*** Begin section ***

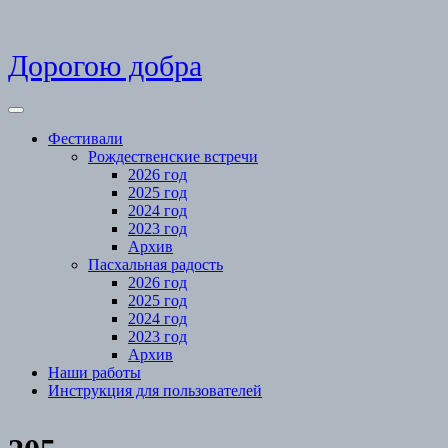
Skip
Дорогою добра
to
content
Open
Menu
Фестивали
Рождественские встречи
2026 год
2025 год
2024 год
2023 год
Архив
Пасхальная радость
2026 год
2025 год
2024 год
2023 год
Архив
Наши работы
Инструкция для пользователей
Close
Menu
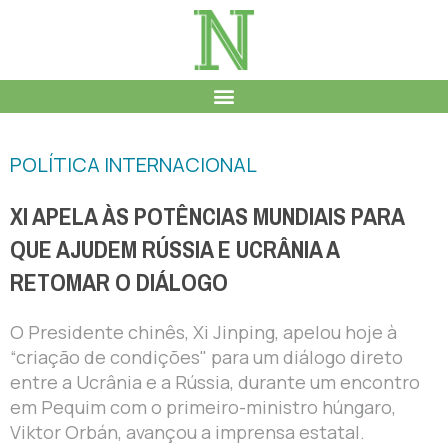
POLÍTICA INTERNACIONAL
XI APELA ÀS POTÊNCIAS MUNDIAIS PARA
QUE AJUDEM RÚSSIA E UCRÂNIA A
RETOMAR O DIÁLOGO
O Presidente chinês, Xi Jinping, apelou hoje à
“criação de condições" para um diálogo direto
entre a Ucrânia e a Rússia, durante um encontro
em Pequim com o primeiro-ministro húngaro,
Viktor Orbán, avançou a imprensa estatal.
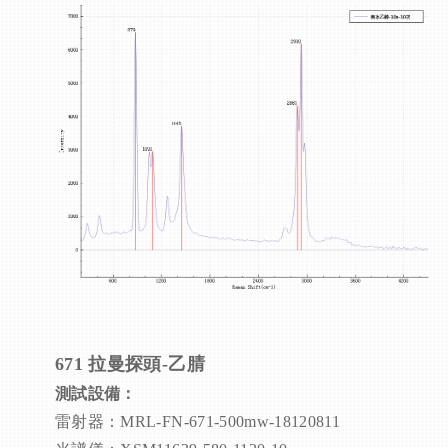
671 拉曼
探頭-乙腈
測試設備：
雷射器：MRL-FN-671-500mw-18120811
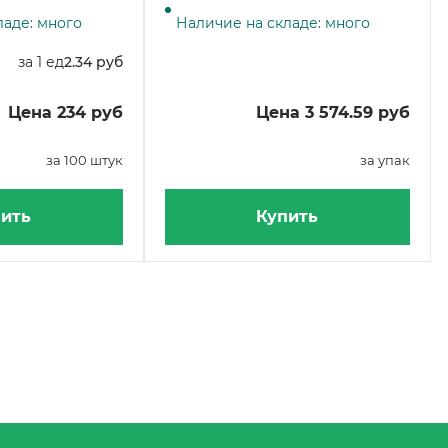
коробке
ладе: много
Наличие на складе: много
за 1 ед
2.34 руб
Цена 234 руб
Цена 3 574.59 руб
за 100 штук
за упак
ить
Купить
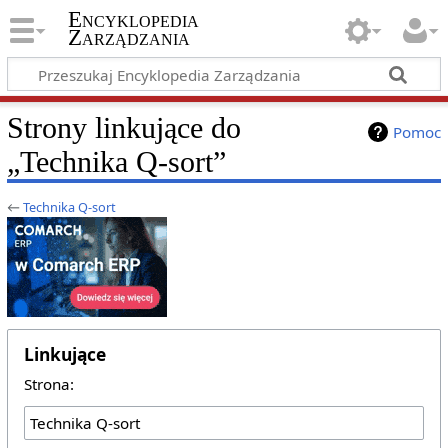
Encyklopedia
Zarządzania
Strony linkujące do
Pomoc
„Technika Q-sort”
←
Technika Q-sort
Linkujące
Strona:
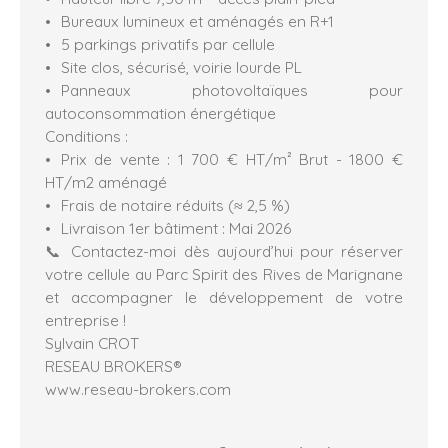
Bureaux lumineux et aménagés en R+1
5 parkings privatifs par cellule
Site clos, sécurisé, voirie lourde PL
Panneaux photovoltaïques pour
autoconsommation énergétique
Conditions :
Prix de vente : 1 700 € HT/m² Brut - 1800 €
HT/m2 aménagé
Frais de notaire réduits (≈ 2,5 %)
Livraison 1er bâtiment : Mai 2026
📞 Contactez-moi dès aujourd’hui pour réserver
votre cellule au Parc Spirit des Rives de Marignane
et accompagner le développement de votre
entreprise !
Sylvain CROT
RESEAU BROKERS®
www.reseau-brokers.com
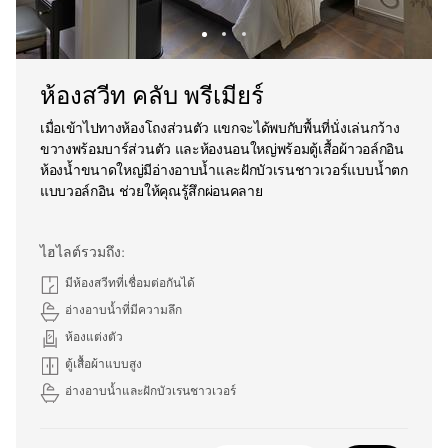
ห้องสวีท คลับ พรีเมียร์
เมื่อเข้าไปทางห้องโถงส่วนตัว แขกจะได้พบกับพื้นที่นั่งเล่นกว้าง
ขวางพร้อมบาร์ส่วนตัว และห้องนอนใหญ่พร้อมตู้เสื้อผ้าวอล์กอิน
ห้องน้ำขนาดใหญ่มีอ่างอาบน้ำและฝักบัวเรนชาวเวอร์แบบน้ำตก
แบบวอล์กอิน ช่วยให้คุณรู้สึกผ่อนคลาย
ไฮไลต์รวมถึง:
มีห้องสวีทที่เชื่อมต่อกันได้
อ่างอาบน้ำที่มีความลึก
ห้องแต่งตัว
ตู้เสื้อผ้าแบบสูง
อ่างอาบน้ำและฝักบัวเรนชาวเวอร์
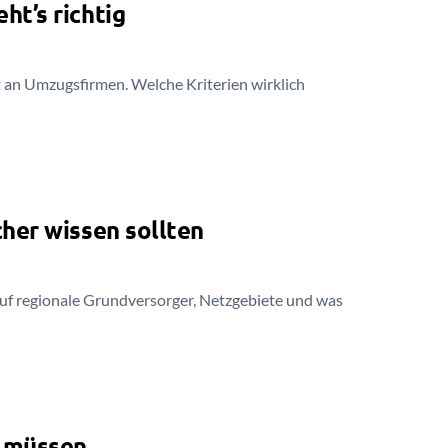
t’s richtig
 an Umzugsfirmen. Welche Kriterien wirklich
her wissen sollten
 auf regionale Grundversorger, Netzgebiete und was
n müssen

*** End section ***
*** Begin section ***

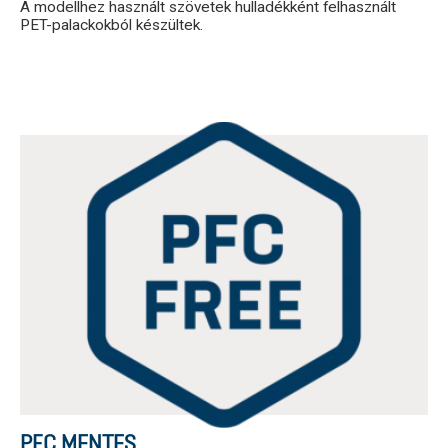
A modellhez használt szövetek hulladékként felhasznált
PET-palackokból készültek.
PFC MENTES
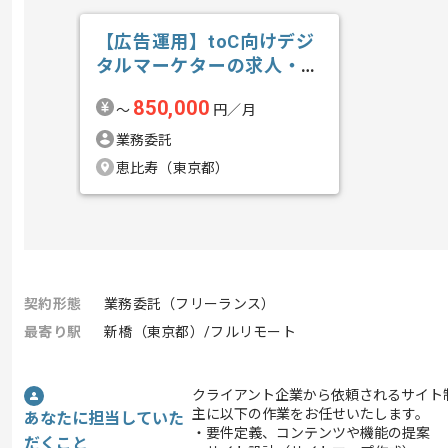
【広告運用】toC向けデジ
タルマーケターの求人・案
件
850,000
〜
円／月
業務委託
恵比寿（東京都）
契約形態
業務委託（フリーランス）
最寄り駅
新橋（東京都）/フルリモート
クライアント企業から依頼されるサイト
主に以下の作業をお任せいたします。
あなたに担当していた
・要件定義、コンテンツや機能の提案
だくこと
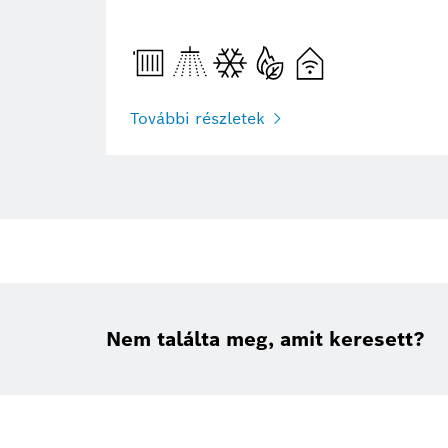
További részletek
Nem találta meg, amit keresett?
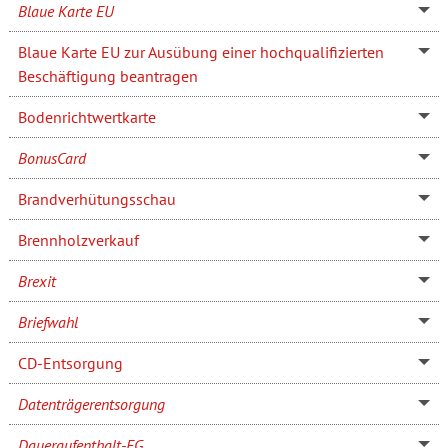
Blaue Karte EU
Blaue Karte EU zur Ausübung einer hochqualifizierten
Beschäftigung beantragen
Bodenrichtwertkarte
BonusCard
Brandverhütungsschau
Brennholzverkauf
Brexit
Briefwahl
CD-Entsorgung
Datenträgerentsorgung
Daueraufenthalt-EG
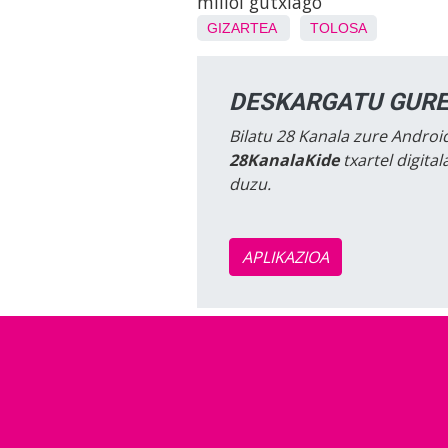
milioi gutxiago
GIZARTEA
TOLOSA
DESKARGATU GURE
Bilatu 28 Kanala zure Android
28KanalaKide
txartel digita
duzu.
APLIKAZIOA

*** End section ***

BRIEF — Reproduce exactly the section above that begins at the line containing "XI APELA ÀS POTÊNCIAS MUNDIAIS PARA" and ends at the line containing "entre a Ucrânia", leaving out all other lines.

RESPONSE AREA —
XI APELA ÀS POTÊNCIAS MUNDIAIS PARA
QUE AJUDEM RÚSSIA E UCRÂNIA A
RETOMAR O DIÁLOGO
O Presidente chinês, Xi Jinping, apelou hoje à
“criação de condições" para um diálogo direto
entre a Ucrânia e a Rússia, durante um encontro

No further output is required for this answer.